Matthias Brandt hat einen riesigen Namen, ist ein bekannter Schauspieler und könnte jetzt doch so richtig auf den Putz hauen: Wer hat schon eine Kindheit als Sohn des deutschen Bundeskanzlers auf den Tisch zu legen, wer hat mit und bei Heinrich Lübke Kakao getrunken? Doch Matthias Brandt beschreibt die Stationen seiner Kindheit wie Reisen durch exotische Länder, zu Menschen, die er genau erkundet und kennenlernen will. Etwa Lübke, der in seinen Erinnerungen unsicher geworden und für viele zu einer Lachnummer geworden ist. Da trinkt der kleine Brandt Kakao und ist dankbar und noch immer darüber erstaunt, dass er, als er vier Jahre alt war, vom damaligen Bundespräsidenten – dieser war Lübke damals – eingeladen und mit einem prachtvollen Stofftier beschenkt worden war. Ein riesiger Elefant der Firma Steiff auf Rädern, was größeres gab es damals in der Spielwarenhandlung „Puppenkönig“ nicht.

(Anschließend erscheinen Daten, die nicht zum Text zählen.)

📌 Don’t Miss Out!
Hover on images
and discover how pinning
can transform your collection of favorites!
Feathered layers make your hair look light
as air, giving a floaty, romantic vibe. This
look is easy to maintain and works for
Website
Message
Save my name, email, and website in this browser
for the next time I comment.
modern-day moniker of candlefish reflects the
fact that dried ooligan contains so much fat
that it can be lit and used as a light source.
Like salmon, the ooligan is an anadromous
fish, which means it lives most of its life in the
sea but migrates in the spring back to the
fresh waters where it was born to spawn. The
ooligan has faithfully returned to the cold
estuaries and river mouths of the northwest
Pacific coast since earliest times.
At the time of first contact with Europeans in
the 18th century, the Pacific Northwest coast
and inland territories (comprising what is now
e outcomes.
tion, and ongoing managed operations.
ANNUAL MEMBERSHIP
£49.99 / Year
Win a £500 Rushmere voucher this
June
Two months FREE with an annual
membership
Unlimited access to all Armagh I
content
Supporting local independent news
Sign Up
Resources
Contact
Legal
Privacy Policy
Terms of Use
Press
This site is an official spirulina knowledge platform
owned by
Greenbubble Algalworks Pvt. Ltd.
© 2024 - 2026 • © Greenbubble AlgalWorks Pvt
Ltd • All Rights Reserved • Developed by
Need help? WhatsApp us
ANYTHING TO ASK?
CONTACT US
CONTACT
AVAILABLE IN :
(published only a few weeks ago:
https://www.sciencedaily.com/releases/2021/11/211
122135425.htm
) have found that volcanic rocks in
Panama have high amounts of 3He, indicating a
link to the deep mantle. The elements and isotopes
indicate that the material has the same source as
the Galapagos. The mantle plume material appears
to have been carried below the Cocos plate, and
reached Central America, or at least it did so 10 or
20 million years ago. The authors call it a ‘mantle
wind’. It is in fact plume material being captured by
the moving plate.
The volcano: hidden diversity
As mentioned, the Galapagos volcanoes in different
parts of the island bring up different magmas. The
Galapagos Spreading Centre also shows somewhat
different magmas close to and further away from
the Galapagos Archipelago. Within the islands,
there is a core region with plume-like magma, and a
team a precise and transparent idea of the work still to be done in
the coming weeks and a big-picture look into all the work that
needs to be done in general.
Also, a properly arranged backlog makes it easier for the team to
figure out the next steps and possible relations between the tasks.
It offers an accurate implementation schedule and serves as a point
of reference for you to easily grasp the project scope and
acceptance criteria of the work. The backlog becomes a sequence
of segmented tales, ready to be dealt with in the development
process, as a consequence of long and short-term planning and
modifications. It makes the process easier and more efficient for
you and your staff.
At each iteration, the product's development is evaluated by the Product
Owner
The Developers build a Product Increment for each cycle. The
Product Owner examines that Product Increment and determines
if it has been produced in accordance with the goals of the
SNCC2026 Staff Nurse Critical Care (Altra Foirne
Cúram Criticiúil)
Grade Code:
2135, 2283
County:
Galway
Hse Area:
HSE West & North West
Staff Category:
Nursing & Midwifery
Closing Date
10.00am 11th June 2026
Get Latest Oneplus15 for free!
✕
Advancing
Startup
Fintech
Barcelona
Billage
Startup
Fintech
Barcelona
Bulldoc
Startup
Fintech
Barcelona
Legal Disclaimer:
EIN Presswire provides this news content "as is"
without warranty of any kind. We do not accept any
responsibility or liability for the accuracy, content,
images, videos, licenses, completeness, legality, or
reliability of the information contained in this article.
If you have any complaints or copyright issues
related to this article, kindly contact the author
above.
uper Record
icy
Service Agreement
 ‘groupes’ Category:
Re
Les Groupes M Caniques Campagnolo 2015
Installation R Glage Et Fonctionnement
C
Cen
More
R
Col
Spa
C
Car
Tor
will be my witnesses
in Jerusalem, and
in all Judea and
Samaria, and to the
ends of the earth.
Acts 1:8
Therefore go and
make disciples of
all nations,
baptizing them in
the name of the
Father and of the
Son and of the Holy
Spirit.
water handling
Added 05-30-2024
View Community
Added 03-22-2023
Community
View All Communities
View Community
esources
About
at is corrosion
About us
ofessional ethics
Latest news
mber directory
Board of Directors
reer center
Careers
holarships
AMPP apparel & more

Achtsamkeit, genaues Beobachten und ein sicheres Gespür dafür, wann man am besten verschwindet, prägen diese Geschichten. Da gibt es keine Indiskretionen des Matthias Brandt, da gibt es wohl viel Schmunzeln, wenn er etwa an eine Radtour mit Papa Willy und „Herrn Wehner“ denkt. Hier erzählt ein Kind seine Erinnerungen an Sicherheitsleute, Chauffeure, Bedienstete, denen man im Haus respektvoll begegnete, Willy Brandt in seiner sprichwörtlichen Zerstreut- und geistigen Abwesenheit. Mutter und Sohn Brandt fahren auf der Fähre nach Norwegen, freuen sich an der Überfahrt, schmuggeln Alkohol und genießen ihr Sommerhaus: Man beobachtet sich, lässt sich und das Erkannte in Ruhe, geht seiner Wege und lässt auch das Kind machen.
„Norwegen, wohin wir unterwegs waren, schien mir ohnehin ein Land zu sein, das im Wesentlichen von Tanten, Onkeln, Cousinen und Cousins bevölkert war. Dieses Land hatte meine Mutter mir beigebracht, sei unsere eigentliche Heimat, also auch meine, obwohl ich dort nie gelebt, sondern nur die Ferien verbracht hatte. Einmal hatte sie mich gefragt, ob ich mir vorstellen könne, mit ihr dorthin zu ziehen ... (S. 42)“
Wenn sich der Junge anstelle der Schulbücher nun doch einen Raumanzug kauft, schimpft man nur kurz und lässt den Jungen zum Mond und zurückfliegen. Und dieser ist in der Lage, den dritten Astronauten unter Tränen zu bemitleiden, dass er nicht aussteigen durfte: Ein tiefer Blick in die Geschichte, in eine Kinderseele und eine tiefe Verbeugung für einen Autor, der das heute erzählt, der das Kleine neben dem Großen sieht, die anderen mag und beschützt. So entwickelt sich auch die Freundschaft mit dem Außenseiter der Klasse, wenig gedankliche Schnittmenge, doch das Fremdsein, das verbindet die beiden Buben.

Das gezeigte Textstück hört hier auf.